Writing Career and Adult Life

From early on, Delany's writing attracted attention for its frank and original explorations of racial issues and human sexuality. In 1962 he published The Jewels of Aptor. Babel-17 was published in 1966 (the same year as Empire Star) and won him the first of his four Nebula Awards. He has also won two Hugo Awards and was inducted into the Science Fiction Hall of Fame in 2002.

Although gay, he married poet Marilyn Hacker (b. 1942) in 1961. The two maintained an open marriage and had one daughter. Over time Marilyn also came to identify as gay, and in 1974, they separated. The couple officially divorced in 1980. Beginning in 1991, Delany lived with his male partner Dennis Rickett. By 1975 he held several university positions while maintaining his prolific writing output. His last academic position was at Philadelphia's Temple University, where he taught English for five years before retiring from academe in 2015.

Delany remained active at writing during his postretirement from teaching. His later works include a short story entitled "The Hermit of Houston," published in the September/October 2017 issue of The Magazine of Fantasy and Science Fiction.

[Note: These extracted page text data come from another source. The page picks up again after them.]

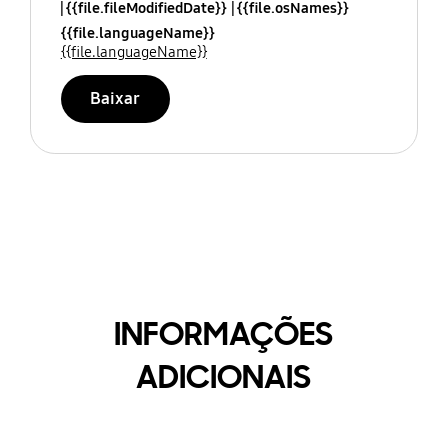
{{file.fileModifiedDate}}
{{file.osNames}}
{{file.languageName}}
{{file.languageName}}
Baixar
INFORMAÇÕES
ADICIONAIS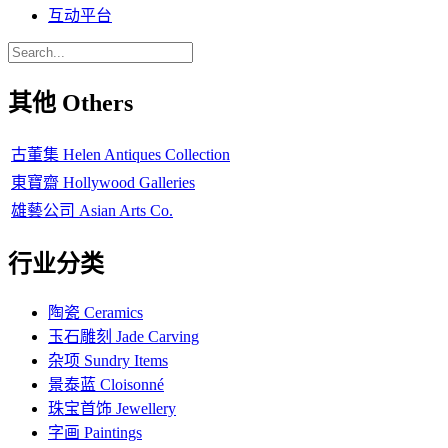
互动平台
其他 Others
古董集 Helen Antiques Collection
東寶齋 Hollywood Galleries
雄藝公司 Asian Arts Co.
行业分类
陶瓷 Ceramics
玉石雕刻 Jade Carving
杂项 Sundry Items
景泰蓝 Cloisonné
珠宝首饰 Jewellery
字画 Paintings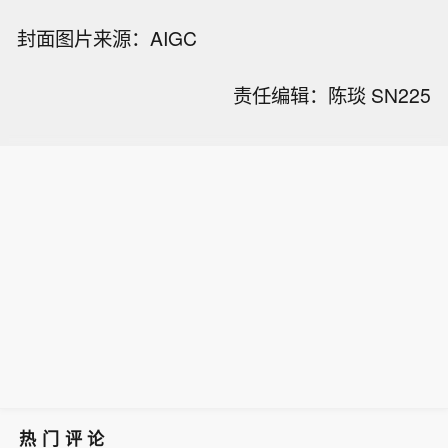
封面图片来源：AIGC
责任编辑：陈琰 SN225
热门评论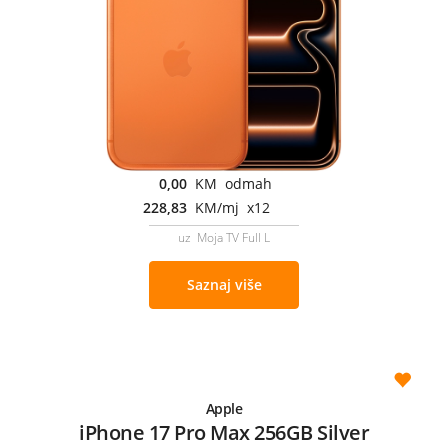
0,00
KM odmah
228,83
KM/mj x12
uz Moja TV Full L
Saznaj više
Apple
iPhone 17 Pro Max 256GB Silver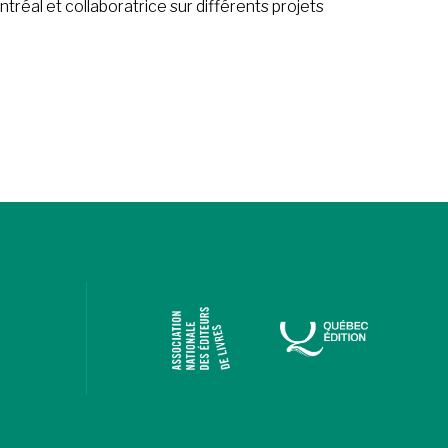
tréal et collaboratrice sur différents projets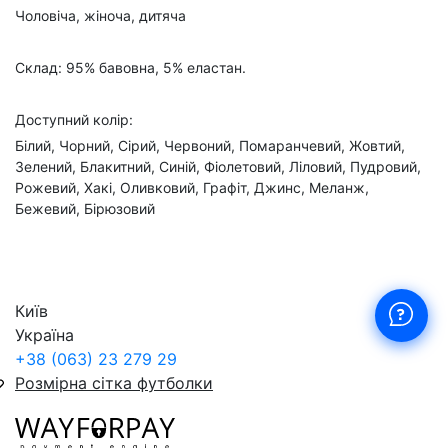
Чоловіча, жіноча, дитяча
Склад: 95% бавовна, 5% еластан.
Доступний колір:
Білий, Чорний, Сірий, Червоний, Помаранчевий, Жовтий,
Зелений, Блакитний, Синій, Фіолетовий, Ліловий, Пудровий,
Рожевий, Хакі, Оливковий, Графіт, Джинс, Меланж,
Бежевий, Бірюзовий
Київ
Україна
+38 (063) 23 279 29
Розмірна сітка футболки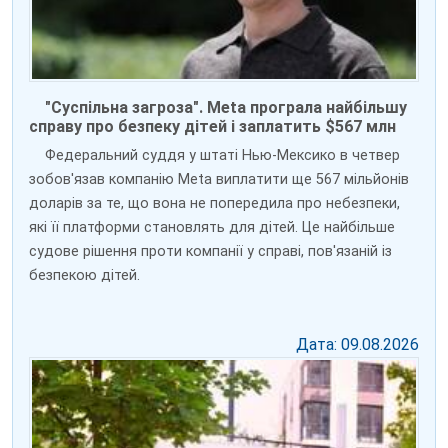
"Суспільна загроза". Meta програла найбільшу
справу про безпеку дітей і заплатить $567 млн
Федеральний суддя у штаті Нью-Мексико в четвер
зобов'язав компанію Meta виплатити ще 567 мільйонів
доларів за те, що вона не попередила про небезпеки,
які її платформи становлять для дітей. Це найбільше
судове рішення проти компанії у справі, пов'язаній із
безпекою дітей.
Дата: 09.08.2026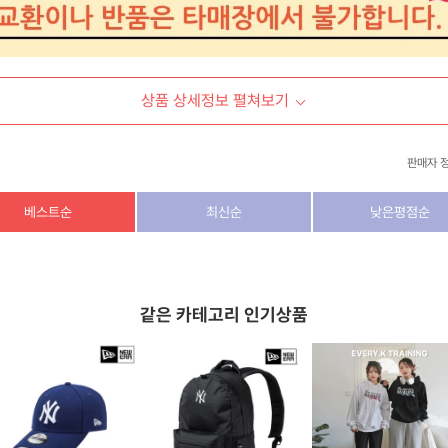
상품 상세정보 펼쳐보기
판매자 
상호/대표자
(주) 동이커머스
베스트순
최신순
낮은평점순
사업자 번호
346-87-03831
통신판매업 번호
제2026-고양덕양구-1438호
같은 카테고리 인기상품
이메일
dongeecom@naver.com
소재지
경기도 고양시 덕양구 꽃마을로64, 1235호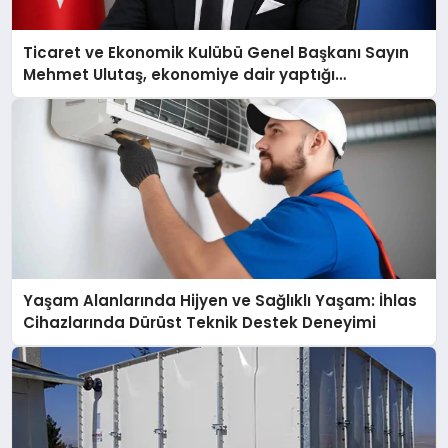
Ticaret ve Ekonomik Kulübü Genel Başkanı Sayın
Mehmet Ulutaş, ekonomiye dair yaptığı
açıklamada şunları kaydetti:
Yaşam Alanlarında Hijyen ve Sağlıklı Yaşam: İhlas
Cihazlarında Dürüst Teknik Destek Deneyimi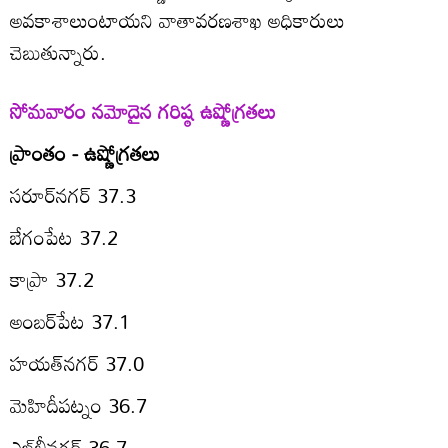
అవకాశాలుంటాయని వాతావరణశాఖ అధికారులు
చెబుతున్నారు.
సోమవారం నమోదైన గరిష్ఠ ఉష్ణోగ్రతలు
ప్రాంతం - ఉష్ణోగ్రతలు
సరూర్‌నగర్‌ 37.3
బేగంపేట 37.2
కాప్రా 37.2
అంబర్‌పేట 37.1
హయత్‌నగర్‌ 37.0
మెహిదీపట్నం 36.7
ఎల్‌బీనగర్‌ 36.7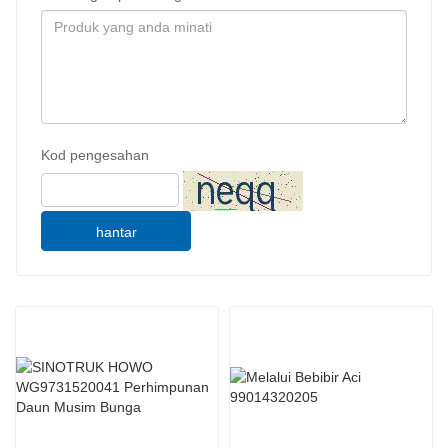
Kod pengesahan
hantar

In 2018 he released a collection of fiction and essays entitled The Atheist in the Attic, and in 2019, he put out a memoir called Letters from Amherst: Five Narrative Letters.


In a July 29, 2015, New Yorker article entitled "Samuel Delany and the Past and Future of Science Fiction," pop culture writer Peter Bebergal pointed out that when Delany began his writing career, science fiction was "characterized by gee-whiz futurism, machismo adventuring, and white, heterosexual heroes." Delany's creative expansions of the genre beyond those traditional parameters have continued to fascinate readers and inspire writers of science fiction over time.